Trustees of Bethany Presbyterian Church in Cleveland decided in March to refuse IRS demands to pay the penalty against the church’s tax-resisting pastor. Last year, under protest, the congregation began paying the minister’s original tax bills, under IRS rules that demand payment from any individual or group, including churches, that pays a salary to a tax resister.

Such activity is forcing national church bodies to sort out the issues involved in war-tax resistance. A National Council of Churches (NCC) study guide concludes that a vast majority of church members “do not contemplate war-tax resistance at present.” It says most denominations do not endorse such action. However, at least five denominations have formally endorsed some form of tax resistance, according to an NCC survey of member churches.

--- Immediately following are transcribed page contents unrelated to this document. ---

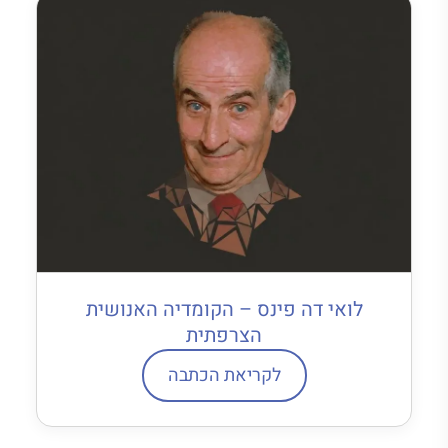
לואי דה פינס – הקומדיה האנושית
הצרפתית
לקריאת הכתבה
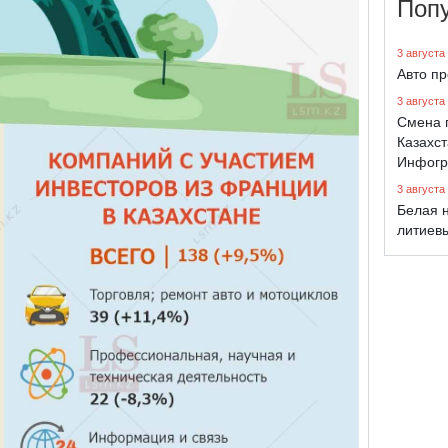
Поп
3 августа
Авто п
3 августа
Смена 
Казахст
Инфогр
3 августа
Белая н
литиев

White estimates of the number of war-tax resisters vary, all show a sharp rise in recent years, IRS spokesman Larry Batdorf says 5,017 taxpayers indicated on returns for the 1982 tax year that they were witholding money to protest military spending, up from 4,383 in 1981, and 1,176 in 1980.

War-tax resister groups say the numbers actually are higher. The National War Tax Resistance Coordinating Committee says 10,000 to 20,000 people are refusing to pay some or all of their taxes to protest U.S. military spending.

The increased numbers are reflected in the formation of several new alternative funds to which tax resisters give or loan their withheld taxes. The money is used for charities and social services. A recent survey by the Nashua Peace Center in New Hampshire lists about 65 of these funds in as many cities, compared to 43 in 1983, and 36 in 1981.